Saved data entries:
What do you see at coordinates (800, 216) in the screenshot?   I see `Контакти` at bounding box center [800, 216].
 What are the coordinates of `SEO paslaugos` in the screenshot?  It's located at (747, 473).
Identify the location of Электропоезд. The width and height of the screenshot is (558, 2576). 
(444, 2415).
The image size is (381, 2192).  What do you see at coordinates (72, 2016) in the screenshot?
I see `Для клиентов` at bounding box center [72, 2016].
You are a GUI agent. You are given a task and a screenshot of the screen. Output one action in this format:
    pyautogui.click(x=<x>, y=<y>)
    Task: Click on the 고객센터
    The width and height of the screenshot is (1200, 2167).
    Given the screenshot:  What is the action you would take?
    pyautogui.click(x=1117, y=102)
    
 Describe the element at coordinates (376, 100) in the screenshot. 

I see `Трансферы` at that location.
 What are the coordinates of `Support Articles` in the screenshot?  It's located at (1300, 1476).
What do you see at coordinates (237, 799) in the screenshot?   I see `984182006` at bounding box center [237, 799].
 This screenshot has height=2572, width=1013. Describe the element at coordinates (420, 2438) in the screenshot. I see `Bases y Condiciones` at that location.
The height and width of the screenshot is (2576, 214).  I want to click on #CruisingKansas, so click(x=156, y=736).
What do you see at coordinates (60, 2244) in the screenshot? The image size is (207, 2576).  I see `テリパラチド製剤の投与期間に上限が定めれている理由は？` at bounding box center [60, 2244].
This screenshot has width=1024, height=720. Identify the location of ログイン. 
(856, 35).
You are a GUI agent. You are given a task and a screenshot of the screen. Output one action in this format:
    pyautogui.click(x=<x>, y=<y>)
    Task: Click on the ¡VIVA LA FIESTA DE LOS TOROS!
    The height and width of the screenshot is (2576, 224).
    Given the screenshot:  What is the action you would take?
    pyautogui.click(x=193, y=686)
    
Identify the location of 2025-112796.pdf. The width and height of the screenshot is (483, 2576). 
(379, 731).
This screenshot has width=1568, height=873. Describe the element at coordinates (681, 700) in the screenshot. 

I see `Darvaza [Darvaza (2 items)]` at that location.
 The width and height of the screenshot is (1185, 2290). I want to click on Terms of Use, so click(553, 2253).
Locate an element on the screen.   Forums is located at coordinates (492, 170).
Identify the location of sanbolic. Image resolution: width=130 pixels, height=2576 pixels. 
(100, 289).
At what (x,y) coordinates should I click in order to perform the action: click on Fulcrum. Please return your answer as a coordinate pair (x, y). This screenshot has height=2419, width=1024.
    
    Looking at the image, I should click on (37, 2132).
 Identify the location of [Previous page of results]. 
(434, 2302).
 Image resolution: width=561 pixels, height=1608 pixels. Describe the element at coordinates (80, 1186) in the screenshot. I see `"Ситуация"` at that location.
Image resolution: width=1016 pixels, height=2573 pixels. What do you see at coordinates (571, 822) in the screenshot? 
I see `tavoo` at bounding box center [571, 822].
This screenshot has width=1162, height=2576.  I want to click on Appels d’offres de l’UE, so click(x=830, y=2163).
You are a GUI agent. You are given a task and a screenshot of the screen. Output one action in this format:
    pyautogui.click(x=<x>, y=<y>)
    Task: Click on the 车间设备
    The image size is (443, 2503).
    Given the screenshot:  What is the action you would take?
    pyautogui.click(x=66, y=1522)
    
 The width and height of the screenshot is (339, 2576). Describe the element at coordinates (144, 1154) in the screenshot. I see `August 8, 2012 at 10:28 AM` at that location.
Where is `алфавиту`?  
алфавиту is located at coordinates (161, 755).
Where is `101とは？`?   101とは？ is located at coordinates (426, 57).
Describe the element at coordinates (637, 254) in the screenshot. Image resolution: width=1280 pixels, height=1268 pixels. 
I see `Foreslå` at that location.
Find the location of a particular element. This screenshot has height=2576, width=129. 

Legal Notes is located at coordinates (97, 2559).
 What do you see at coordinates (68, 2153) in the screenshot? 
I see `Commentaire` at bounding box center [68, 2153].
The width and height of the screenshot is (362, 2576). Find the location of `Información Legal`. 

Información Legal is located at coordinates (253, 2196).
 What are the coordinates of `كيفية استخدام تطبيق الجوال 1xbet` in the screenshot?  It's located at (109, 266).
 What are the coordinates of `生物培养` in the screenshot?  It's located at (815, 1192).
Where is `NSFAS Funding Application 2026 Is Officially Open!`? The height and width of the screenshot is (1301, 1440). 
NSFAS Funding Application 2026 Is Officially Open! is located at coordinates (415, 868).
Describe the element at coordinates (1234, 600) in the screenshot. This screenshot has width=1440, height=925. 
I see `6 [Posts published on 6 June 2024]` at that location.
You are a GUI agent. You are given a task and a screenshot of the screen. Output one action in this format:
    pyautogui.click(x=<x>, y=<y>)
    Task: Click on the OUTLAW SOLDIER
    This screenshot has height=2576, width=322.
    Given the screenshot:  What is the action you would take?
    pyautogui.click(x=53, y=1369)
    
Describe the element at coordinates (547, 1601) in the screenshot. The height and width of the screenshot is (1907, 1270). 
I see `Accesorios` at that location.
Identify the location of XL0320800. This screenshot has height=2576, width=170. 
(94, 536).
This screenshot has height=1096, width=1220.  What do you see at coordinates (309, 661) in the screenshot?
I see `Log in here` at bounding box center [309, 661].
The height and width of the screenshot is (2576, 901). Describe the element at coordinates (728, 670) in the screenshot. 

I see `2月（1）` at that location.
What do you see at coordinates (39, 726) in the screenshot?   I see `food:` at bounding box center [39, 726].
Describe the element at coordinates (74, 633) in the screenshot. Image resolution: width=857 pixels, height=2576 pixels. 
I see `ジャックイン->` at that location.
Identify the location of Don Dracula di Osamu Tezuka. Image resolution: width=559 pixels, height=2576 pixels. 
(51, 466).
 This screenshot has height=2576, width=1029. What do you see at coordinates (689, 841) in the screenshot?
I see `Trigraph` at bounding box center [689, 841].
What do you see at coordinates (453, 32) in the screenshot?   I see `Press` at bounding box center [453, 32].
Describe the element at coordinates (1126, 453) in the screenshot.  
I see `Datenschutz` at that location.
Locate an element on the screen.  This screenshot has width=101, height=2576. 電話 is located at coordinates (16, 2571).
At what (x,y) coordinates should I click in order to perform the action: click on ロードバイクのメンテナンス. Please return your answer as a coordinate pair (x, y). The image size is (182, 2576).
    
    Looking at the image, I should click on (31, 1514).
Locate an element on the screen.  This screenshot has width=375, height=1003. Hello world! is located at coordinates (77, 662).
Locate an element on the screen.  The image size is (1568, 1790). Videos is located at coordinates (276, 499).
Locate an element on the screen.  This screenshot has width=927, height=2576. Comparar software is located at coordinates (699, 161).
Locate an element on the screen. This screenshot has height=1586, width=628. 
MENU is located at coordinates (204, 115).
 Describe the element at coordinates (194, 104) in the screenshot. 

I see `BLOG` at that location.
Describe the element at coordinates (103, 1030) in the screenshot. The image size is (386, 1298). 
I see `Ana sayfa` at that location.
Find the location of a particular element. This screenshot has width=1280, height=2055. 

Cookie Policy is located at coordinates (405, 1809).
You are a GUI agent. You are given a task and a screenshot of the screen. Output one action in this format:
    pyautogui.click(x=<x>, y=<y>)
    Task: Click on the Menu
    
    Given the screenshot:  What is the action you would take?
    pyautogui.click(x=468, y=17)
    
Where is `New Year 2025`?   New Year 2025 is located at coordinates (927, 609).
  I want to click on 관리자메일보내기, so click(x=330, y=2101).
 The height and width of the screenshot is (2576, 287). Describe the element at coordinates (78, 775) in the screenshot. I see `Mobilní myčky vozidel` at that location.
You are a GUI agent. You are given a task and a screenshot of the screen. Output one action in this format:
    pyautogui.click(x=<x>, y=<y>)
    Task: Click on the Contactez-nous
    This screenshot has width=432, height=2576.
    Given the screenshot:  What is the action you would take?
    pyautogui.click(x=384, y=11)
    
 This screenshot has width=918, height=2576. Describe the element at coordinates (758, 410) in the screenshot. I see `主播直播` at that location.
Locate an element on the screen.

> _TASK DESCRIPTION_
Quote, word for word, every line from the top of the entries through the line that holds "Task: Click on the 고객센터".

> _WRITTEN RESPONSE_
What do you see at coordinates (800, 216) in the screenshot?   I see `Контакти` at bounding box center [800, 216].
 What are the coordinates of `SEO paslaugos` in the screenshot?  It's located at (747, 473).
Identify the location of Электропоезд. The width and height of the screenshot is (558, 2576). 
(444, 2415).
The image size is (381, 2192).  What do you see at coordinates (72, 2016) in the screenshot?
I see `Для клиентов` at bounding box center [72, 2016].
You are a GUI agent. You are given a task and a screenshot of the screen. Output one action in this format:
    pyautogui.click(x=<x>, y=<y>)
    Task: Click on the 고객센터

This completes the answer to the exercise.